#### YOUR GOAL
Across the records below, how many lines contain the string "Frage"? Give the number by itself.
*** Opening INPUT DATA ***
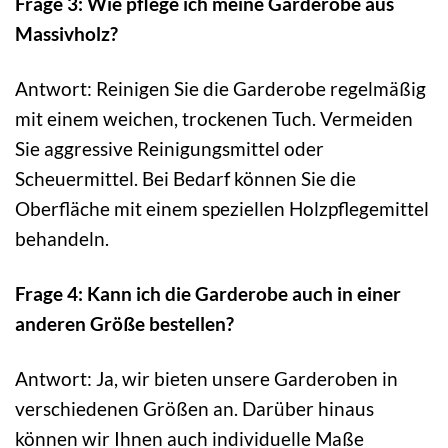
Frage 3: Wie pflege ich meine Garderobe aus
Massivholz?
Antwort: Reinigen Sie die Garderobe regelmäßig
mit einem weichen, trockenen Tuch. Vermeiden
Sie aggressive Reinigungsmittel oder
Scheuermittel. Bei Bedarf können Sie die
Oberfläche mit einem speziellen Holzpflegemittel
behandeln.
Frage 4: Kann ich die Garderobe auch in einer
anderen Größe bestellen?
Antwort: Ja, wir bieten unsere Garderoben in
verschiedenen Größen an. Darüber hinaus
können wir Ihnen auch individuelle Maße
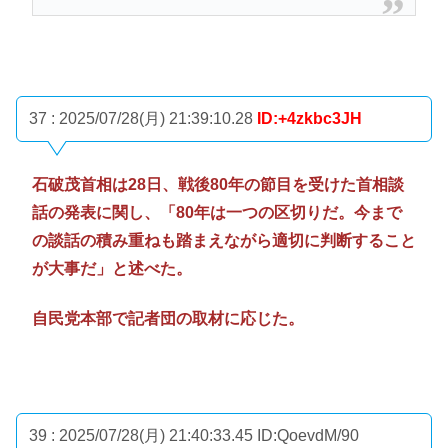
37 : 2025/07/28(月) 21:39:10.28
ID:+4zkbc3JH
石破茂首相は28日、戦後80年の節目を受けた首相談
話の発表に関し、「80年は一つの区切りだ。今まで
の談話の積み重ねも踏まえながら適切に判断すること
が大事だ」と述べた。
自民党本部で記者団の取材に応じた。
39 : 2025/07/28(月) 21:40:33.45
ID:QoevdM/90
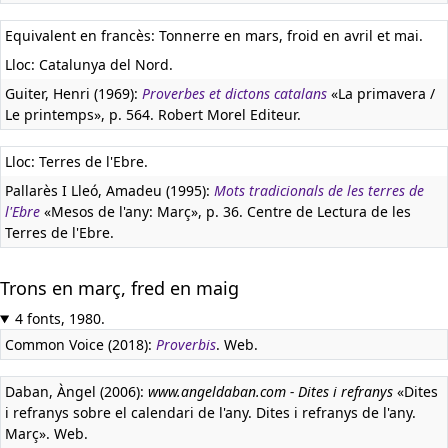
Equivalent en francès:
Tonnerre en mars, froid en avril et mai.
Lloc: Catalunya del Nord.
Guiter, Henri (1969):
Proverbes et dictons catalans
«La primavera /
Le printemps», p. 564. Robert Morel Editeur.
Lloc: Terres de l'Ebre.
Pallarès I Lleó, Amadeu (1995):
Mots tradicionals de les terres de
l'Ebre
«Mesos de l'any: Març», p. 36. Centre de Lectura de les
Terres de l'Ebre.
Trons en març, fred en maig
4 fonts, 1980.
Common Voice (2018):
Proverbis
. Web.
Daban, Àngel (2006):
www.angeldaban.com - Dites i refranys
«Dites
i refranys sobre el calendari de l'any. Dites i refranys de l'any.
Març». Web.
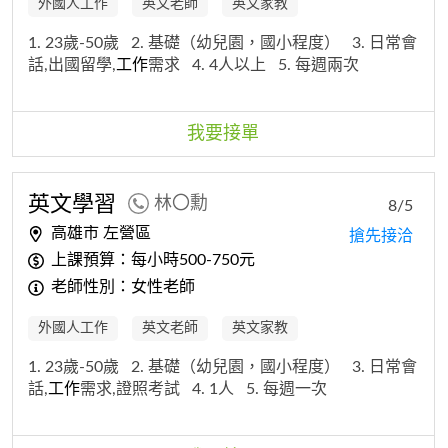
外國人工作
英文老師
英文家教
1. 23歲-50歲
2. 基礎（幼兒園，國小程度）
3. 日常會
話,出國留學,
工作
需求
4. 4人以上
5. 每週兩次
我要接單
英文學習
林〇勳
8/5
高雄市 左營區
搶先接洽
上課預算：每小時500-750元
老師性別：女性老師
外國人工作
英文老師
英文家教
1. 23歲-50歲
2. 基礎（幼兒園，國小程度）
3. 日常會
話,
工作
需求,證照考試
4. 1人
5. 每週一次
*** Closing INPUT DATA ***
*** Opening INPUT DATA ***
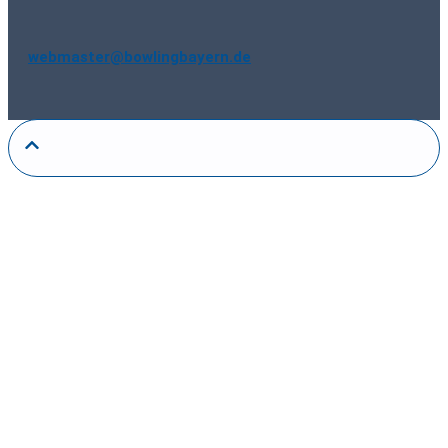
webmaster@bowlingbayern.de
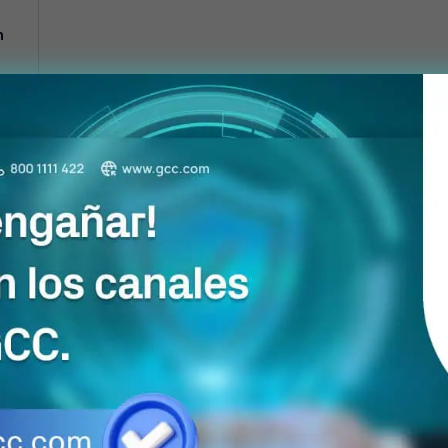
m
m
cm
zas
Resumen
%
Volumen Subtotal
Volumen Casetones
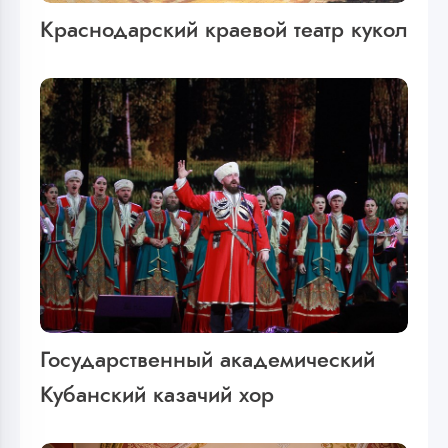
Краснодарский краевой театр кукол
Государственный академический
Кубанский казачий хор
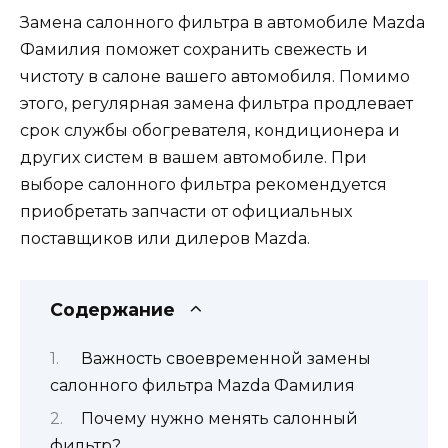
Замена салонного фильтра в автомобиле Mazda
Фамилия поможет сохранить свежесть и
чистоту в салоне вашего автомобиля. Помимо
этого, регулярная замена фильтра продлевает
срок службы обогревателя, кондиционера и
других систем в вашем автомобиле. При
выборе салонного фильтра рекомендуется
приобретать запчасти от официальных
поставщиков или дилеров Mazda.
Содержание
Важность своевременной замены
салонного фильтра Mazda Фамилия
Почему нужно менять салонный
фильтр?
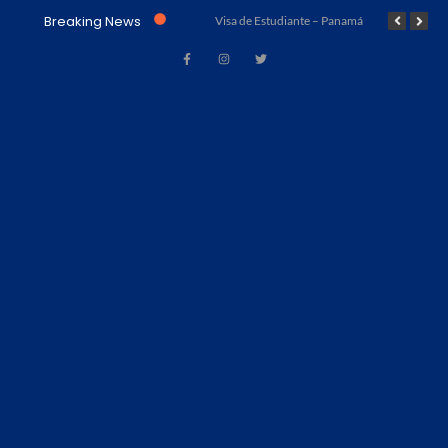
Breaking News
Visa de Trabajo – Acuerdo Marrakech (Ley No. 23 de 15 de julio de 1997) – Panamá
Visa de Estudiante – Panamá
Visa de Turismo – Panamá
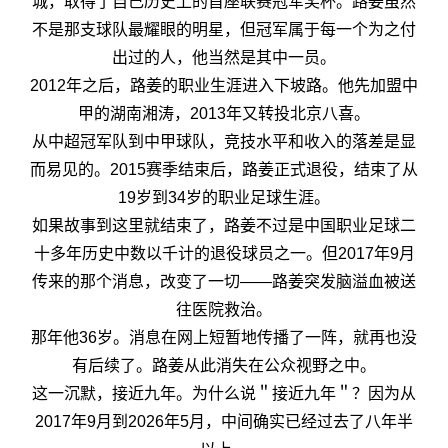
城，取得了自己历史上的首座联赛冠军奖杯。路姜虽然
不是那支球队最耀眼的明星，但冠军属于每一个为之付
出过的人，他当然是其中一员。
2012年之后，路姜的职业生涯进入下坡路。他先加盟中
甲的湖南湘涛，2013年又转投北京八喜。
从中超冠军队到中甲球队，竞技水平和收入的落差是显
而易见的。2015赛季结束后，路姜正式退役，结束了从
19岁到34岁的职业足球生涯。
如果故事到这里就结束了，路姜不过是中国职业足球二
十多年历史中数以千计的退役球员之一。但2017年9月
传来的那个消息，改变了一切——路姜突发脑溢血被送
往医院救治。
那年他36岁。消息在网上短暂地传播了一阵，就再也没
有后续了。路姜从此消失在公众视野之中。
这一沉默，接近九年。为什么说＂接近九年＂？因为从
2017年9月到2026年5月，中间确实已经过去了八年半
*** Closing INPUT DATA ***
*** Opening INPUT DATA ***
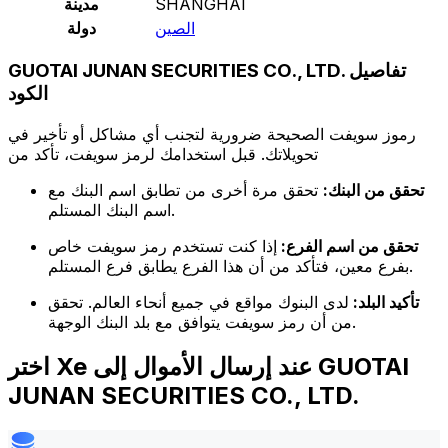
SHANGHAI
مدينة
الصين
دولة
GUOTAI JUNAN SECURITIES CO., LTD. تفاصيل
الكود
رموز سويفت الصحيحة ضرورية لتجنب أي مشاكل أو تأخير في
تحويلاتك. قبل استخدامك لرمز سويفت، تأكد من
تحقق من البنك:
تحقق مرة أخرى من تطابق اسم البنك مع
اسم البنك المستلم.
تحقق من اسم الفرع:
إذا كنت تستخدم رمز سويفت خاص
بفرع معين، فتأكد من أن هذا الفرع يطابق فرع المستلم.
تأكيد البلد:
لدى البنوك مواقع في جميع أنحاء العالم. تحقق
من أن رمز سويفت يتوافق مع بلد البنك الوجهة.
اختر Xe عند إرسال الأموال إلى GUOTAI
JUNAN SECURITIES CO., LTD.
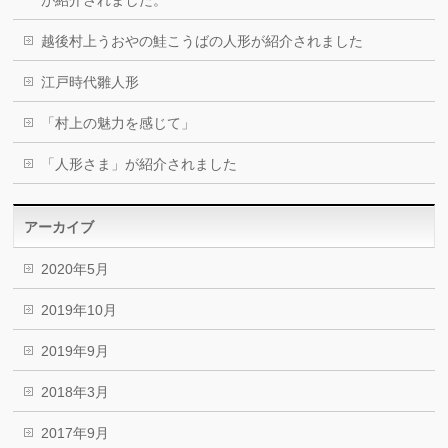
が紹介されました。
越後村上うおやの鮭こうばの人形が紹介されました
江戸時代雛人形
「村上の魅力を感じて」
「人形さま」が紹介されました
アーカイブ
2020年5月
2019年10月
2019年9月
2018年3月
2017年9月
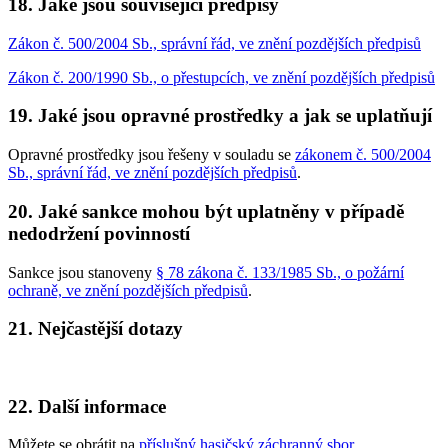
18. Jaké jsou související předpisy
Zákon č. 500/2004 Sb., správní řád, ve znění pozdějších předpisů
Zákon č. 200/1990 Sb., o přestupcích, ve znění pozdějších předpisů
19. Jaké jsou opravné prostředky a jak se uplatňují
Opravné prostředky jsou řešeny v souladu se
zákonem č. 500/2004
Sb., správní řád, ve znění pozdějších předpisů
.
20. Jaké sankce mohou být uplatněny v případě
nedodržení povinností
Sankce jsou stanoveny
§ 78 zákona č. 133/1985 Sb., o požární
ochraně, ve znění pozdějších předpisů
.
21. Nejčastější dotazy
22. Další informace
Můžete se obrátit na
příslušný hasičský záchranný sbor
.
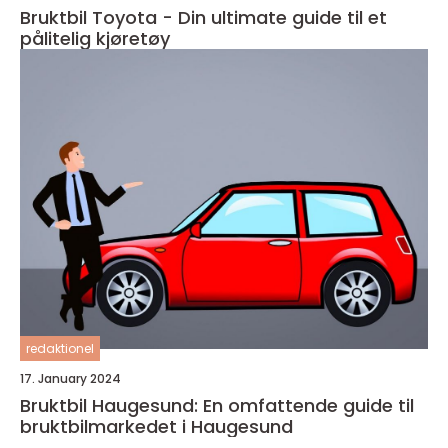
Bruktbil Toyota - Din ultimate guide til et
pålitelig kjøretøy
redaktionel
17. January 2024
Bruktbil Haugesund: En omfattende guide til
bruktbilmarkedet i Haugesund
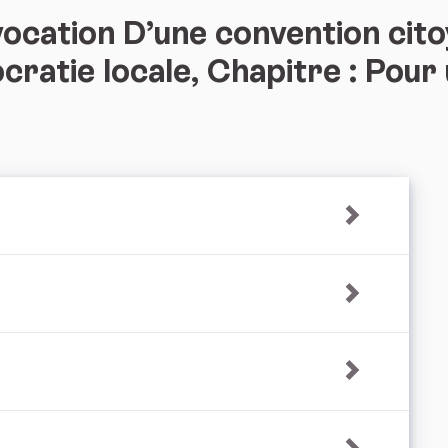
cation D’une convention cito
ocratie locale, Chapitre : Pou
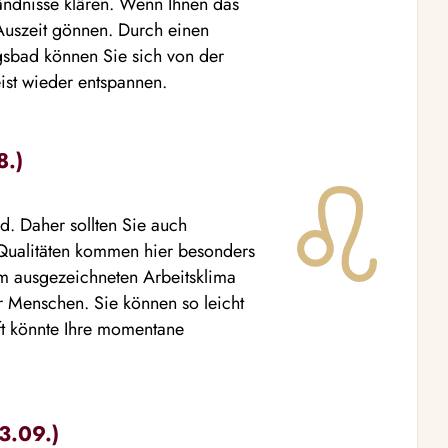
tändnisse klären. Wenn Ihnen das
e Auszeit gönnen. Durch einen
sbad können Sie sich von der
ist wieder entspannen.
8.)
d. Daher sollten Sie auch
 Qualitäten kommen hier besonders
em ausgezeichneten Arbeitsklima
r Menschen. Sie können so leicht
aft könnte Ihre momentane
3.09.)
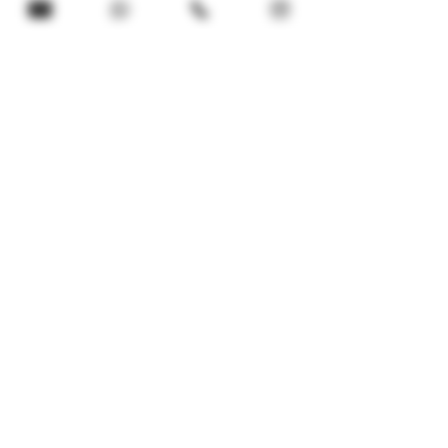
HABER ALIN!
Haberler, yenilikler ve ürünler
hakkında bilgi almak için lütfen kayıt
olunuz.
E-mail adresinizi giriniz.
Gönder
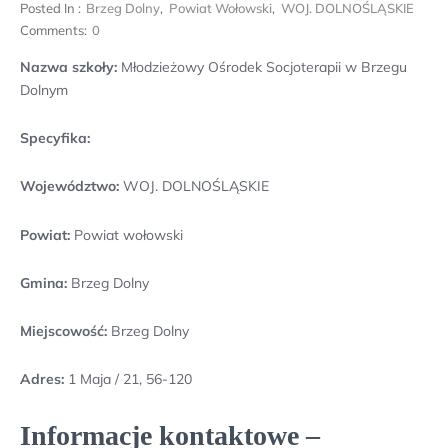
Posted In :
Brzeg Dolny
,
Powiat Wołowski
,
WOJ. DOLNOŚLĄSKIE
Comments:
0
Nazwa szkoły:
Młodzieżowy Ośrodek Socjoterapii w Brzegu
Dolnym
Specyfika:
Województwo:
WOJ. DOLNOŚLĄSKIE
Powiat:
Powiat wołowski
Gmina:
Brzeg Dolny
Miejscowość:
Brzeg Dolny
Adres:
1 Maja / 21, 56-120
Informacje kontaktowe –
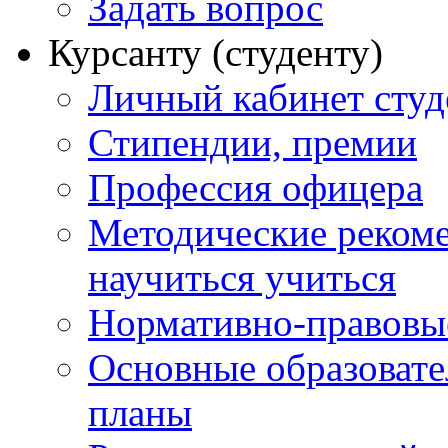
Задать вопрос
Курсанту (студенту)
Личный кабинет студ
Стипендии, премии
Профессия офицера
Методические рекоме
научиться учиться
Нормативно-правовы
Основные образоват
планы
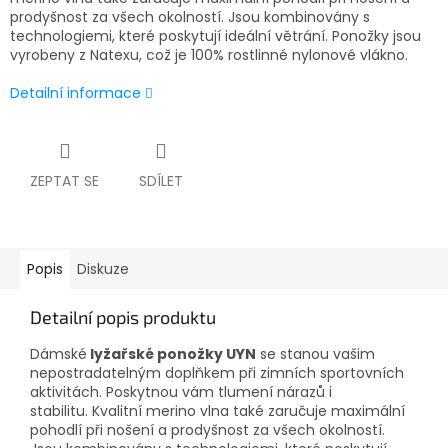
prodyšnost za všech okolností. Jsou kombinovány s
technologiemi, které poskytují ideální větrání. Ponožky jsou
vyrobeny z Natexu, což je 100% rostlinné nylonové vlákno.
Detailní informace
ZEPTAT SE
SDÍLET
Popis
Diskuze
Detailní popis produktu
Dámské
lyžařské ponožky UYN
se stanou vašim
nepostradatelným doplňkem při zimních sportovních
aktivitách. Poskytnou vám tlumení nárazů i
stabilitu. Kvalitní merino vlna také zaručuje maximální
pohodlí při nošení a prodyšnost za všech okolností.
*** Closing INPUT DATA ***
#### OUTPUT FOR THIS TASK
2